Developing countries, also known as emerging markets, may be an appealing investment option to certain investors.
The four largest emerging markets by gross domestic product are the so-called BRIC countries: Brazil, Russia, India, and China. However, there are other large emerging markets, including Mexico, Indonesia, Turkey, and Saudi Arabia.
In the past few years, emerging markets have disappointed investors; stocks have been restrained by a number of factors, including weak commodity prices and political disruptions. However, in 2016, this trend reversed. Now investors seeking international diversification in their portfolios are wondering if they should look again at emerging markets. There may be solid reasons why they should.

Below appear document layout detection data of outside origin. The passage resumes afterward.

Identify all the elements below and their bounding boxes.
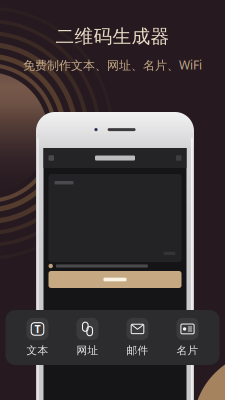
staticText: 名片 [176,344,198,357]
staticText: 二维码生成器 [56,25,170,48]
button[interactable]: T [16,318,58,357]
button[interactable]: 网址 [66,318,108,357]
button[interactable]: 邮件 [116,318,158,357]
staticText: 免费制作文本、网址、名片、WiFi [23,57,202,73]
button[interactable]: 名片 [166,318,208,357]
staticText: 邮件 [126,344,148,357]
staticText: T [34,322,40,336]
staticText: 文本 [26,344,48,357]
staticText: 网址 [76,344,98,357]
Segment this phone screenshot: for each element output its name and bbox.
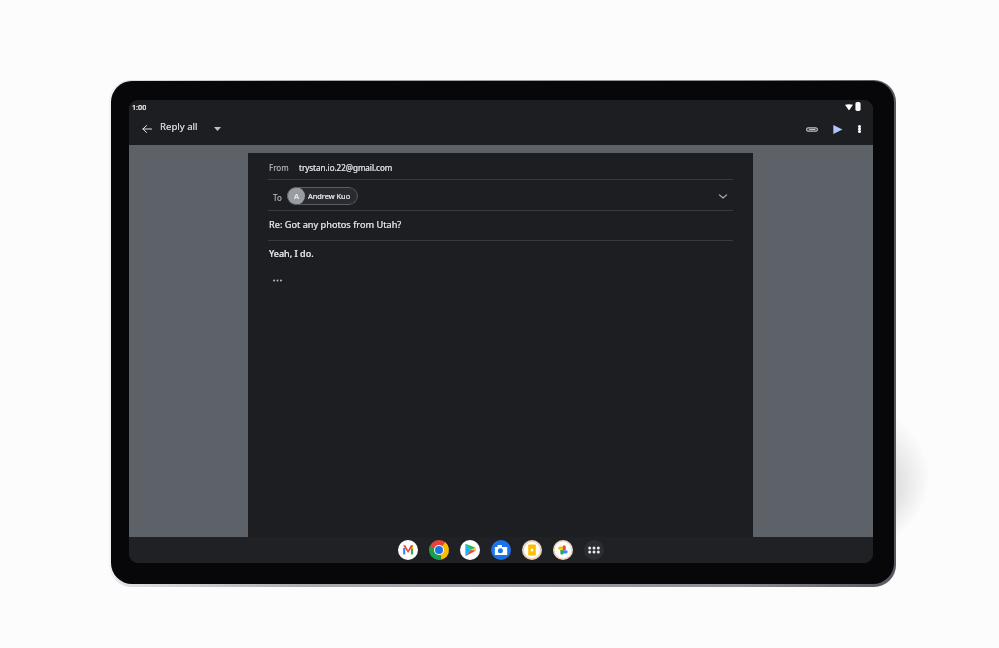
button[interactable]: All apps: [578, 537, 609, 563]
staticText: 1:00: [132, 102, 147, 112]
button[interactable]: A: [287, 187, 358, 205]
staticText: trystan.io.22@gmail.com: [299, 162, 393, 173]
staticText: Andrew Kuo: [308, 191, 351, 201]
button[interactable]: Chrome: [423, 537, 454, 563]
staticText: From: [269, 162, 289, 173]
staticText: To: [273, 192, 282, 203]
button[interactable]: Gmail: [392, 537, 423, 563]
button[interactable]: Expand recipients: [718, 191, 728, 201]
button[interactable]: Reply all: [157, 115, 227, 142]
button[interactable]: Send: [825, 117, 849, 141]
button[interactable]: Camera: [485, 537, 516, 563]
button[interactable]: Attach file: [800, 117, 824, 141]
staticText: Re: Got any photos from Utah?: [269, 218, 402, 231]
staticText: Yeah, I do.: [269, 247, 314, 259]
staticText: A: [294, 191, 299, 202]
button[interactable]: Keep: [516, 537, 547, 563]
button[interactable]: Re: Got any photos from Utah?: [258, 211, 743, 236]
button[interactable]: Show quoted text: [269, 275, 285, 286]
staticText: Reply all: [160, 120, 198, 133]
button[interactable]: Photos: [547, 537, 578, 563]
button[interactable]: From: [258, 157, 743, 178]
button[interactable]: Yeah, I do.: [258, 239, 743, 265]
button[interactable]: Back: [135, 117, 159, 141]
button[interactable]: More options: [847, 117, 871, 141]
button[interactable]: Play Store: [454, 537, 485, 563]
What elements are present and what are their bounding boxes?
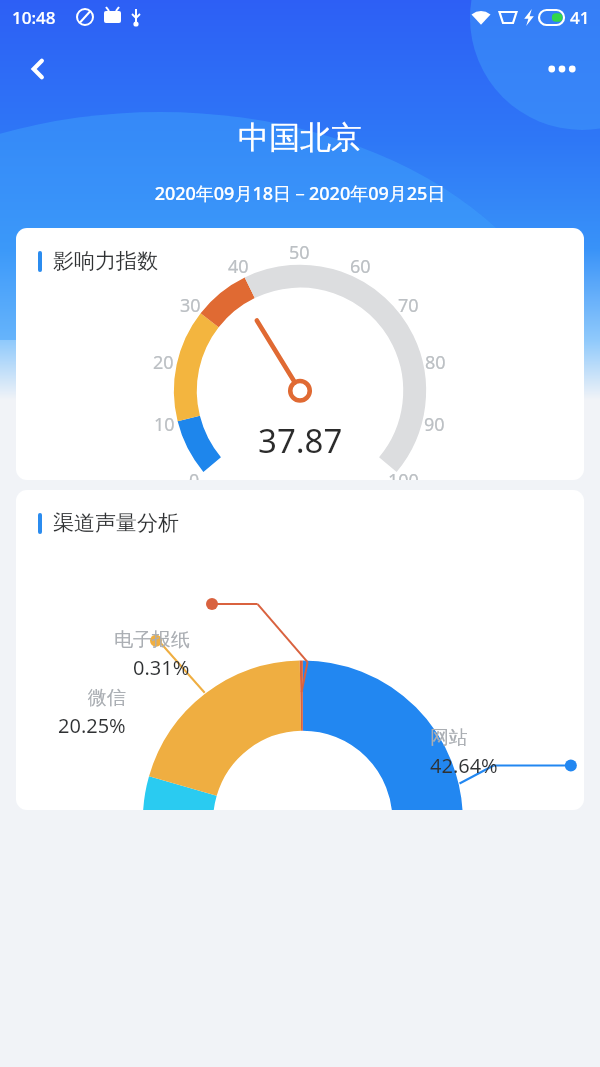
- staticText: 90: [424, 412, 445, 437]
- staticText: 0.31%: [133, 654, 190, 681]
- staticText: 41: [570, 6, 590, 29]
- staticText: 10:48: [12, 6, 56, 29]
- staticText: 100: [388, 468, 419, 480]
- staticText: 微信: [88, 686, 126, 710]
- staticText: 20.25%: [58, 712, 126, 739]
- staticText: 42.64%: [430, 752, 498, 779]
- staticText: 30: [180, 293, 201, 318]
- staticText: 0: [189, 468, 200, 480]
- button[interactable]: Back: [14, 45, 62, 93]
- staticText: 网站: [430, 726, 468, 750]
- button[interactable]: 渠道声量分析: [16, 490, 584, 810]
- staticText: 70: [398, 293, 419, 318]
- staticText: 80: [425, 350, 446, 375]
- staticText: 中国北京: [0, 118, 600, 157]
- staticText: 2020年09月18日－2020年09月25日: [0, 181, 600, 206]
- staticText: 37.87: [258, 418, 343, 463]
- staticText: 20: [153, 350, 174, 375]
- staticText: 60: [350, 254, 371, 279]
- staticText: 电子报纸: [114, 628, 190, 652]
- staticText: 渠道声量分析: [53, 510, 179, 536]
- button[interactable]: 影响力指数: [16, 228, 584, 480]
- staticText: 影响力指数: [53, 248, 158, 274]
- staticText: 50: [289, 240, 310, 265]
- staticText: 10: [154, 412, 175, 437]
- button[interactable]: More options: [538, 45, 586, 93]
- staticText: 40: [228, 254, 249, 279]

A number of factors support positive emerging-market performance. The Chinese economy has stabilized as a result of early 2016 stimulus. Commodity prices are more supportive than they have been in the past. And in many emerging markets, developing middle classes are driving growth.
On the other hand, the potential impact of rising interest rates and a stronger U.S. dollar is a big concern for those considering investments in emerging markets, although in many previous rate-hike cycles, the U.S. dollar has rallied through first interest-rate hikes, then sold off. Certainly, risks must be monitored. For any lasting recovery to occur, there will need to be a stabilization of corporate earnings in emerging market countries.
On balance, however, emerging markets may be back as an interesting investment option for suitable investors.